═══ PROVIDED INFORMATION ═══

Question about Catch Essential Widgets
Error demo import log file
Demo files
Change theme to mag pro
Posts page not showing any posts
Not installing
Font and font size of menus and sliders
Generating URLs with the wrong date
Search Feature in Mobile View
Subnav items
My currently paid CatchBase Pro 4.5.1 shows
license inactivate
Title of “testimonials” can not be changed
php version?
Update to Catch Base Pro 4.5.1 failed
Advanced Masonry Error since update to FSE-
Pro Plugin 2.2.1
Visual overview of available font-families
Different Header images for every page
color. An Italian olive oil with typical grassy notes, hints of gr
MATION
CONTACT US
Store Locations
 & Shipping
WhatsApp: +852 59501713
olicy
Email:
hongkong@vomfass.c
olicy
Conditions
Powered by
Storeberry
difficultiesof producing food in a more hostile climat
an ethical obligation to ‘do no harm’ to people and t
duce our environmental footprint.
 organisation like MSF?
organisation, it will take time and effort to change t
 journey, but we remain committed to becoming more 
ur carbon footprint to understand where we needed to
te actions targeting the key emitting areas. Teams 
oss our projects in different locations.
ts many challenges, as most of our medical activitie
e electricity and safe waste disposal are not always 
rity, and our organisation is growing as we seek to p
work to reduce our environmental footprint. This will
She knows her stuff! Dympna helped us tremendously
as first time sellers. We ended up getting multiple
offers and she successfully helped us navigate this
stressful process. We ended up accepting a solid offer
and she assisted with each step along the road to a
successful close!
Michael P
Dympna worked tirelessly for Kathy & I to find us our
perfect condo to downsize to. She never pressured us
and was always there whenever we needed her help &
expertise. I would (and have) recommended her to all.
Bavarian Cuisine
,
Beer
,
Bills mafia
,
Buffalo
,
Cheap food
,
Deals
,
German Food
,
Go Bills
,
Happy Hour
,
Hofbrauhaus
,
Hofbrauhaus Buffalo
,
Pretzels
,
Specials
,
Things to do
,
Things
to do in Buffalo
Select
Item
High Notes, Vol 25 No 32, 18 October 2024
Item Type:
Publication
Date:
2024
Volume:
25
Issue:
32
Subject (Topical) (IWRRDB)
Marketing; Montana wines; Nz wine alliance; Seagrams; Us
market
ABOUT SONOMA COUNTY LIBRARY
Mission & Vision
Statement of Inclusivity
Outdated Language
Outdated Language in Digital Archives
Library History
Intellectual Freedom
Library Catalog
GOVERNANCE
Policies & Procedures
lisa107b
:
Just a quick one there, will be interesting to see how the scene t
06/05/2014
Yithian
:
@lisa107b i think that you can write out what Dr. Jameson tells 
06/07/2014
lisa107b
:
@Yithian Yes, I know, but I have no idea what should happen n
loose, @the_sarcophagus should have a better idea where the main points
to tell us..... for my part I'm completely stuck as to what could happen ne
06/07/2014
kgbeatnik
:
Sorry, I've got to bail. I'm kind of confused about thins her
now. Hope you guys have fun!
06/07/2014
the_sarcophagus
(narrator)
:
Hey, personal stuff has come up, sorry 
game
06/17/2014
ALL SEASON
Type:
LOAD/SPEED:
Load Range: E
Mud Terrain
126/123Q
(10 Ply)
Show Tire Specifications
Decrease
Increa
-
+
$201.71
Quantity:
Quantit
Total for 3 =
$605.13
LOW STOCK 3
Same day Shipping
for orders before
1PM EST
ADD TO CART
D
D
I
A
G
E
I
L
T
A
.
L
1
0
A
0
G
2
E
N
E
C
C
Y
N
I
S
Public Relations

═══
═══ PROVIDED INFORMATION ═══

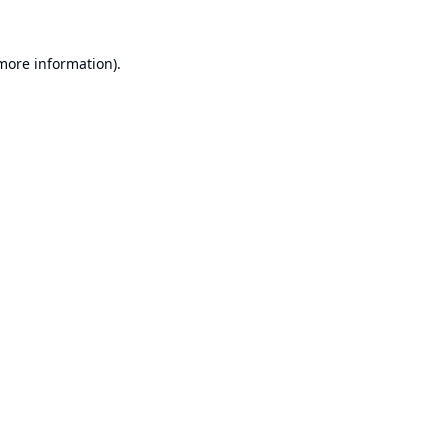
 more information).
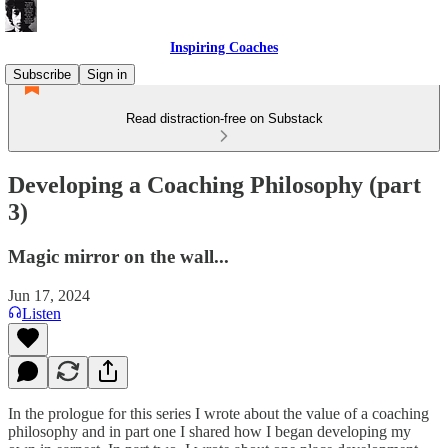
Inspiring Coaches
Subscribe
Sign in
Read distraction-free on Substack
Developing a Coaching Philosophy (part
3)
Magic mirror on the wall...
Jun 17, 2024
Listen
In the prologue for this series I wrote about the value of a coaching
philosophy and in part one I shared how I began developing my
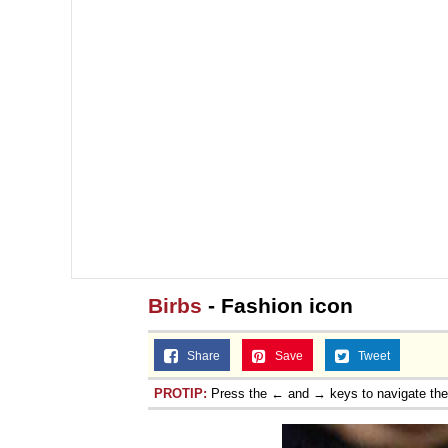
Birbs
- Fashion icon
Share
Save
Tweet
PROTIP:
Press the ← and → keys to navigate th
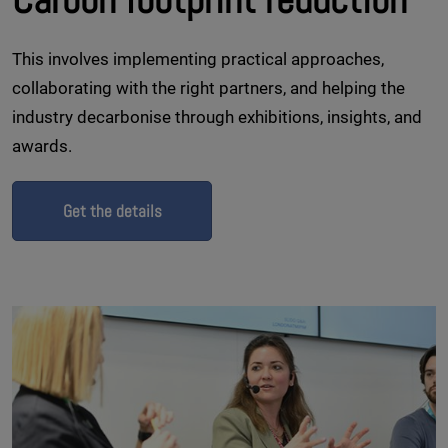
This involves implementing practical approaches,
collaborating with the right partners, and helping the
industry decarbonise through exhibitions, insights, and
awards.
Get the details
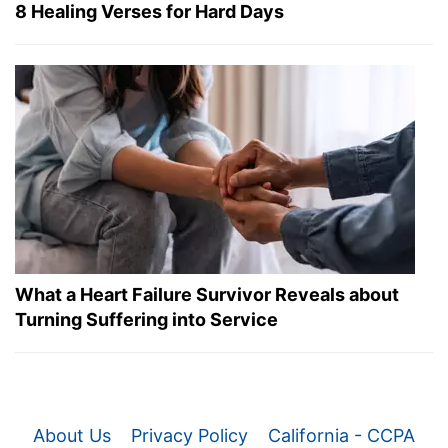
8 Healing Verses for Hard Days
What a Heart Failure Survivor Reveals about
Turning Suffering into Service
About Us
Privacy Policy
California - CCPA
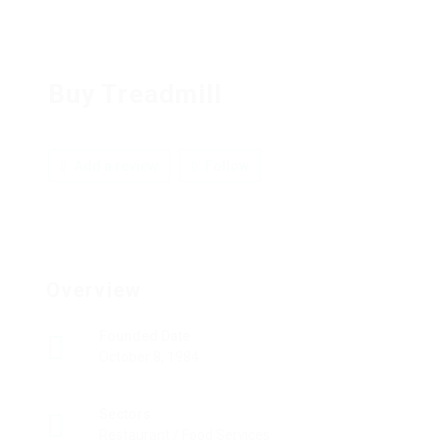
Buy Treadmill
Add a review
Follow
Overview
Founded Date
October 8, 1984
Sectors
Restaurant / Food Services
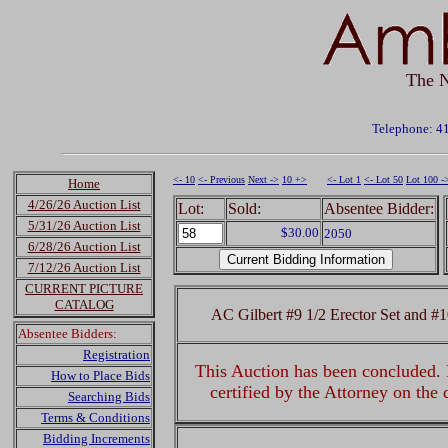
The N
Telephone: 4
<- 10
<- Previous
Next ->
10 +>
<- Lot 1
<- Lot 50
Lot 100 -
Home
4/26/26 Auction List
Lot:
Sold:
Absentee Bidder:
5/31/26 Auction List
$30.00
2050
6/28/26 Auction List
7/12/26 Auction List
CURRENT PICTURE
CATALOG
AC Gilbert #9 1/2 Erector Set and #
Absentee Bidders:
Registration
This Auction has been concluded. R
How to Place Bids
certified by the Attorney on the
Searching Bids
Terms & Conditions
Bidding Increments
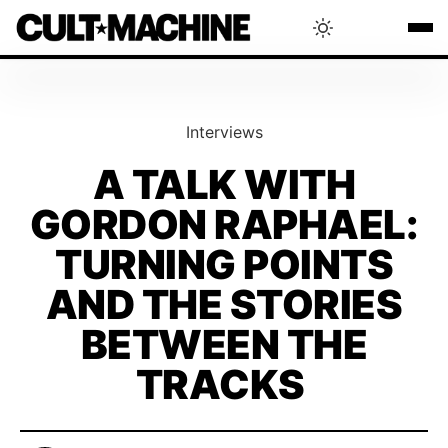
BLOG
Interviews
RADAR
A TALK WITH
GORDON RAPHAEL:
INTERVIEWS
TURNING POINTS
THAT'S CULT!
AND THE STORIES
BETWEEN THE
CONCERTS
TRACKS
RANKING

═══
═══ PROVIDED INFORMATION ═══

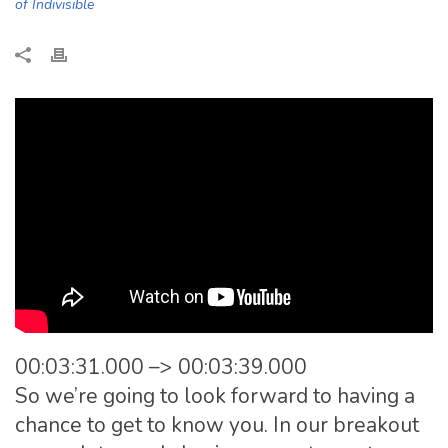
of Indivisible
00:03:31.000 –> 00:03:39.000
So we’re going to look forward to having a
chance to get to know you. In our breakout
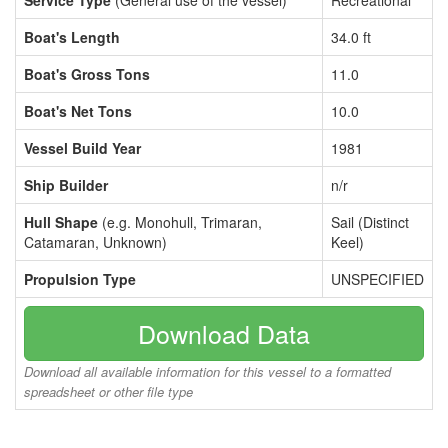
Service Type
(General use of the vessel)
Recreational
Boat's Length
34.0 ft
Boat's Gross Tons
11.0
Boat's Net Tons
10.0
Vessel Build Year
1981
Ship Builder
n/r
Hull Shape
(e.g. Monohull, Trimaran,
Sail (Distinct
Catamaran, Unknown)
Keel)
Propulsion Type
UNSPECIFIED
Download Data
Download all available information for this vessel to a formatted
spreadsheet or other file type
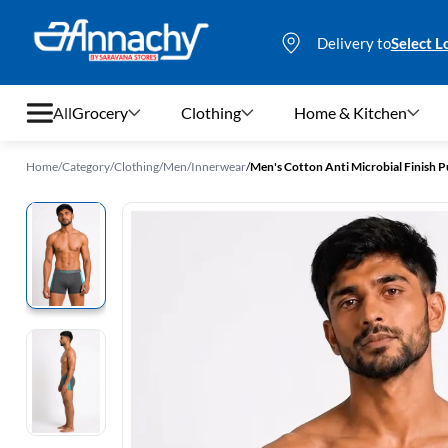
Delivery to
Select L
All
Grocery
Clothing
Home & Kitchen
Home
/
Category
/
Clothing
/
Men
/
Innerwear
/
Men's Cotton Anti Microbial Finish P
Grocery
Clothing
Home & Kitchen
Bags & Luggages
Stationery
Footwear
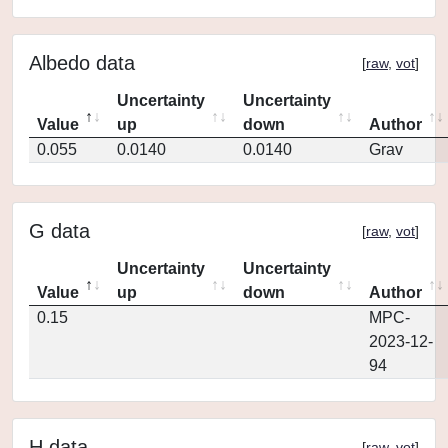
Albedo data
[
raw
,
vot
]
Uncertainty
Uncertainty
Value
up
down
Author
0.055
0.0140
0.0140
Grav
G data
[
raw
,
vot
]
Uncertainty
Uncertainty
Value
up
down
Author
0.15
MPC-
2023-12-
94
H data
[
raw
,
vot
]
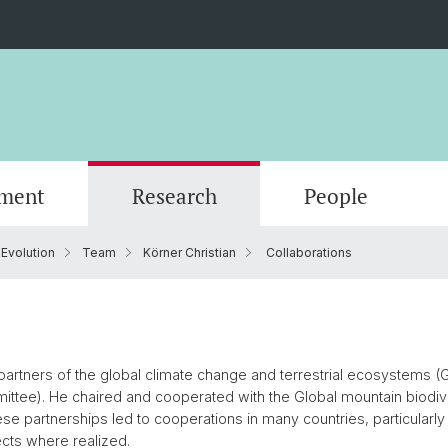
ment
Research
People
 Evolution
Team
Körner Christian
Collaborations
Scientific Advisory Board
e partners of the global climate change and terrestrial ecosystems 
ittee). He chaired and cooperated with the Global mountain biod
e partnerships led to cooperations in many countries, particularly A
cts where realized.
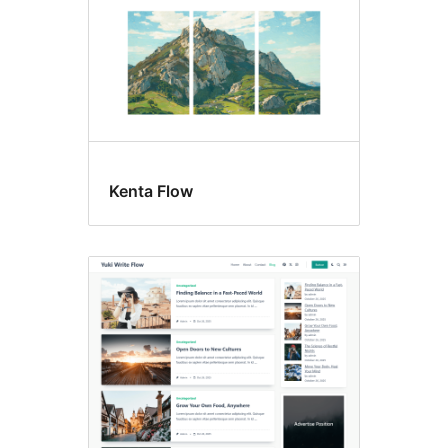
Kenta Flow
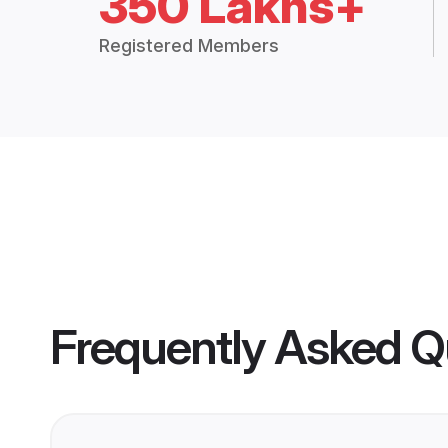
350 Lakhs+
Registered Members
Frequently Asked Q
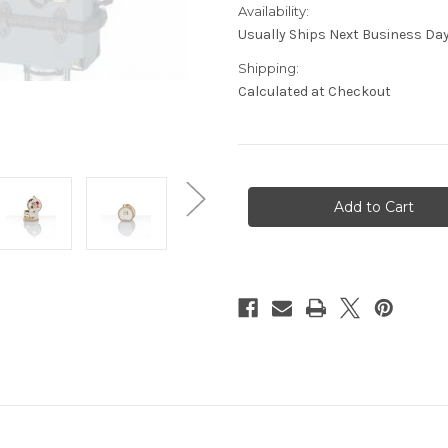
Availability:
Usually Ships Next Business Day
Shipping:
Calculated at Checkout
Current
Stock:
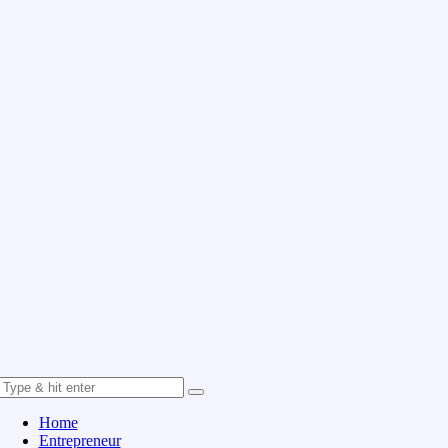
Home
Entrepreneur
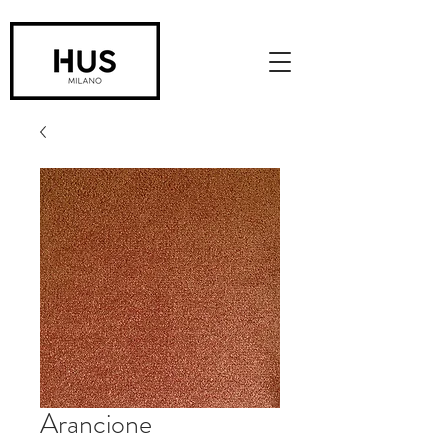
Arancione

═══

§ WORK ORDER
Go through the records and show every line with the string "Boat" in it.

§ RESPONSE TO THIS EXERCISE
Boat's Length
Boat's Gross Tons
Boat's Net Tons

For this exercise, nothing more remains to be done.